Depuis la fin des années 1980, il a été remarqué dans les pays développés un effet inverse au mouvement observé précédemment. En effet, une fois la transition démographique atteint, les pays développés peinent à maintenir ou à accroître le niveau de stock de leur capital humain. Qu’est-ce qui explique ce fait ? Cette question en apparence liée aux conditions du marché du travail a plutôt un lien direct avec la taille de la population. En effet, les efforts liés à la transition démographique ont un effet pervers sur la population. La thèse souvent soutenue est que grâce au développement d’un pays, l’amélioration des conditions de vie et l’urbanisation peuvent changer les attitudes et les coutumes ancestrales. L’argument défendu dans cette thèse traduit la logique que le taux de fertilité est plus ou moins proportionnel au degré d’urbanisation atteint par le pays. Une meilleure urbanisation entraînerait plus d’opportunités d’emploi, donc un meilleur revenu, une meilleure éducation, notamment pour les femmes, ce qui réduirait le taux de fertilité, et par conséquent la croissance démographique.

Même s’il est difficile de généraliser dans la pratique l’évidence selon laquelle il y aurait un impact négatif de développement ou de l’amélioration des conditions de vie sur la croissance démographique, il faut reconnaitre que plusieurs études ont abouti à cette conclusion. Celle menée par l’Instituait National français de statistique a par exemple mis en évidence que suite à la transition démographique qui a réduit les naissances et les décès, l’âge moyen des actifs a évolué décennie après décennie pour aboutir à une situation où les actifs seraient minoritaires par rapport aux retraités. Déjà soulignée à plusieurs reprises dans le cadre du financement des retraites, cette dégradation du ratio de dépendance risque de se traduire par des pénuries de main d’œuvre pour certaines professions, dans les services aux particuliers par exemple. 

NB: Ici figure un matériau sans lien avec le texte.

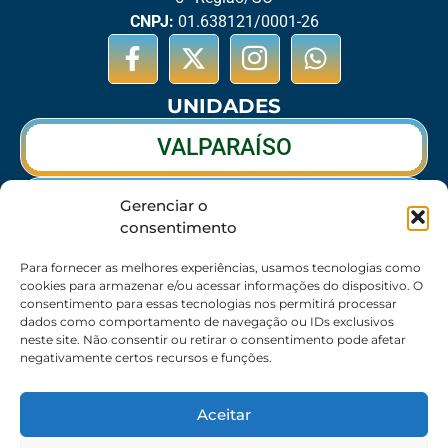
CNPJ:
01.638121/0001-26
UNIDADES
VALPARAÍSO
RIO VERDE
Gerenciar o
consentimento
CALDAS NOVAS
Para fornecer as melhores experiências, usamos tecnologias como
cookies para armazenar e/ou acessar informações do dispositivo. O
consentimento para essas tecnologias nos permitirá processar
dados como comportamento de navegação ou IDs exclusivos
SEDE
neste site. Não consentir ou retirar o consentimento pode afetar
negativamente certos recursos e funções.
62 3095-6530 / 62 3236-7350 / 62 99643-1994
(Somente WhatsApp)
Aceitar
Atendimento:
8:30h às 17:30h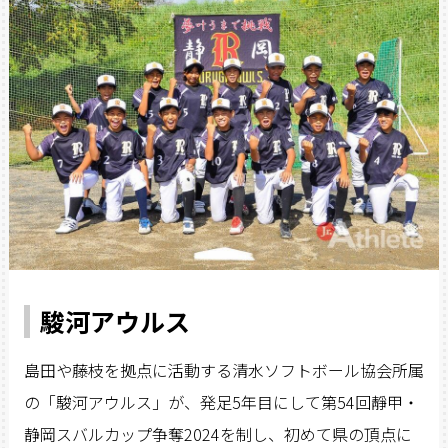
駿河アウルス
島田や藤枝を拠点に活動する清水ソフトボール協会所属
の「駿河アウルス」が、発足5年目にして第54回靜甲・
静岡スバルカップ争奪2024を制し、初めて県の頂点に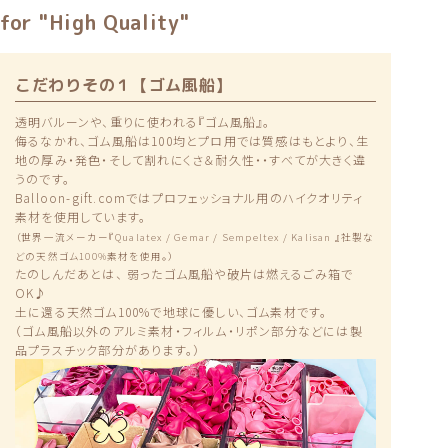
for "High Quality"
こだわりその１【ゴム風船】
透明バルーンや、重りに使われる『ゴム風船』。
侮るなかれ、ゴム風船は100均とプロ用では質感はもとより、生
地の厚み・発色・そして割れにくさ＆耐久性・・すべてが大きく違
うのです。
Balloon-gift.comではプロフェッショナル用のハイクオリティ
素材を使用しています。
（世界一流メーカー『Qualatex / Gemar / Sempeltex / Kalisan 』社製な
どの天然ゴム100%素材を使用。）
たのしんだあとは、 弱ったゴム風船や破片は燃えるごみ箱で
OK♪
土に還る天然ゴム100%で地球に優しい、ゴム素材です。
（ゴム風船以外のアルミ素材・フィルム・リポン部分などには製
品プラスチック部分があります。）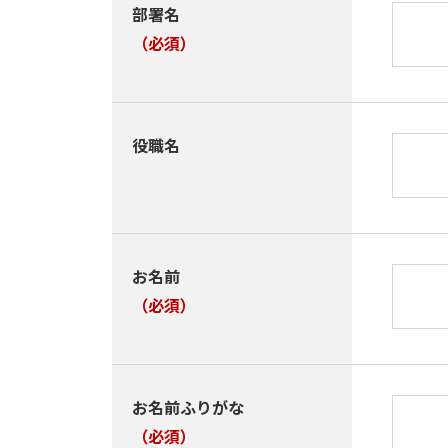
部署名
（必須）
役職名
お名前
（必須）
お名前ふりがな
（必須）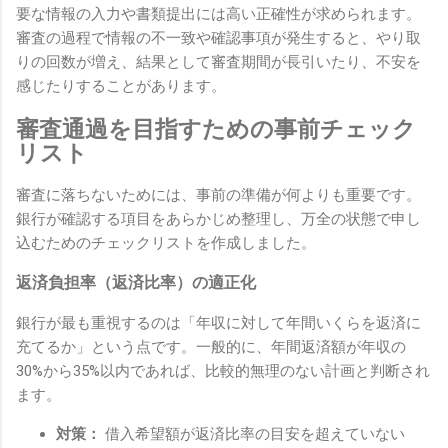
要な情報の入力や書類提出には高い正確性が求められます。
審査の過程で情報の不一致や確認事項が発生すると、やり取
りの回数が増え、結果として審査期間が長引いたり、不安を
感じたりすることがあります。
審査通過を目指すための事前チェック
リスト
審査に落ちないためには、事前の準備が何よりも重要です。
銀行が確認する項目をあらかじめ整理し、万全の状態で申し
込むためのチェックリストを作成しました。
返済負担率（返済比率）の適正化
銀行が最も重視するのは「年収に対して年間いくらを返済に
充てるか」という点です。一般的に、年間返済額が年収の
30%から35%以内であれば、比較的無理のない計画と判断され
ます。
対策：
借入希望額が返済比率の目安を超えていない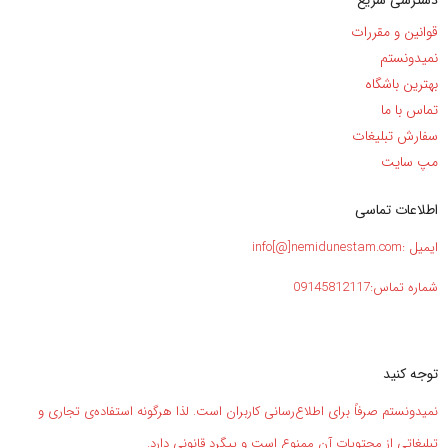
دسترسی سریع
قوانین و مقررات
نمیدونستم
بهترین باشگاه
تماس با ما
سفارش تبلیغات
مپ سایت
اطلاعات تماسی
ایمیل :info[@]nemidunestam.com
شماره تماس:09145812117
توجه کنید
نمیدونستم صرفاً برای اطلاع‌رسانی کاربران است. لذا هرگونه استفاده‌ی تجاری و
تبلیغاتی از محتویات آن ممنوع است و پیگرد قانونی دارد.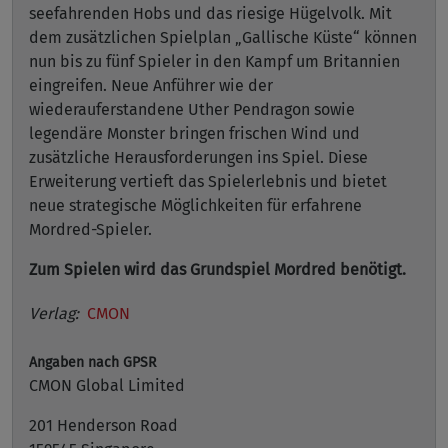
seefahrenden Hobs und das riesige Hügelvolk. Mit
dem zusätzlichen Spielplan „Gallische Küste“ können
nun bis zu fünf Spieler in den Kampf um Britannien
eingreifen. Neue Anführer wie der
wiederauferstandene Uther Pendragon sowie
legendäre Monster bringen frischen Wind und
zusätzliche Herausforderungen ins Spiel. Diese
Erweiterung vertieft das Spielerlebnis und bietet
neue strategische Möglichkeiten für erfahrene
Mordred-Spieler.
Zum Spielen wird das Grundspiel Mordred benötigt.
Verlag:
CMON
Angaben nach GPSR
CMON Global Limited
201 Henderson Road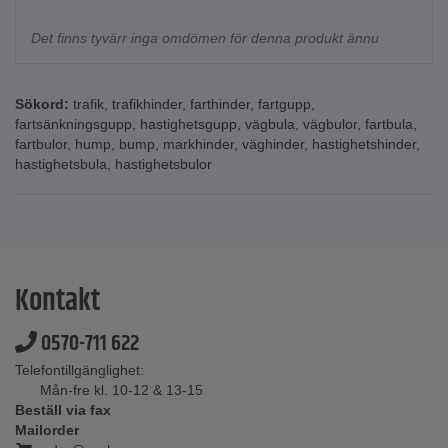
Det finns tyvärr inga omdömen för denna produkt ännu
Sökord:
trafik
,
trafikhinder
,
farthinder
,
fartgupp
,
fartsänkningsgupp
,
hastighetsgupp
,
vägbula
,
vägbulor
,
fartbula
,
fartbulor
,
hump
,
bump
,
markhinder
,
väghinder
,
hastighetshinder
,
hastighetsbula
,
hastighetsbulor
Kontakt
0570-711 622
Telefontillgänglighet:
Mån-fre kl. 10-12 & 13-15
Beställ via fax
Mailorder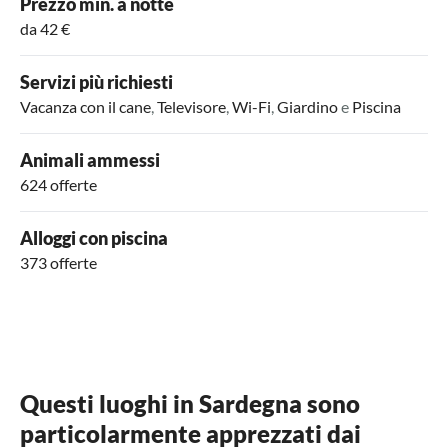
Prezzo min. a notte
da 42 €
Servizi più richiesti
Vacanza con il cane
,
Televisore
,
Wi-Fi
,
Giardino
e
Piscina
Animali ammessi
624 offerte
Alloggi con piscina
373 offerte
Questi luoghi in Sardegna sono
particolarmente apprezzati dai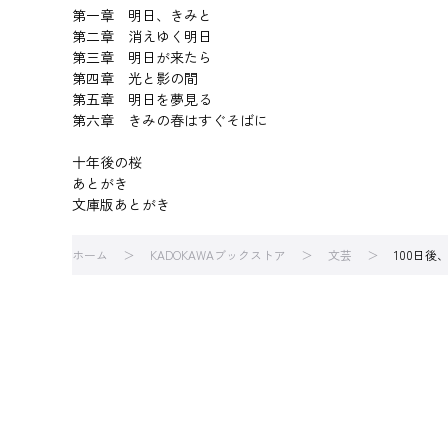
第一章 明日、きみと
第二章 消えゆく明日
第三章 明日が来たら
第四章 光と影の間
第五章 明日を夢見る
第六章 きみの春はすぐそばに
十年後の桜
あとがき
文庫版あとがき
ホーム
KADOKAWAブックストア
文芸
100日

Pour remédier à cette situation, les pays comme le Canada ou les Etats-Unis ont adopté des politiques favorables à l’immigration. Dans les autres pays de l’OCDE, cette politique dénommée « immigration choisie » se heurte aux sensibilités politiques où le terme « identité » est un obstacle à l’accueil d’une main d’œuvre jeune et qualifiée. Pour anticiper cette situation, le gouvernement chinois a décidé au cours de l’année dernière de lever les sanctions relatives au nombre d’enfants par couple.

En guise de conclusion, il est important de noter que le sens de la causalité entre population et développement obéit plus à des facteurs humains qu’aux politiques économiques. Le facteur humain doit être le paramètre le plus important à considérer dans la construction de tout modèle économique fiable car la propension à la natalité n’obéit qu’aux seules aspirations des Hommes.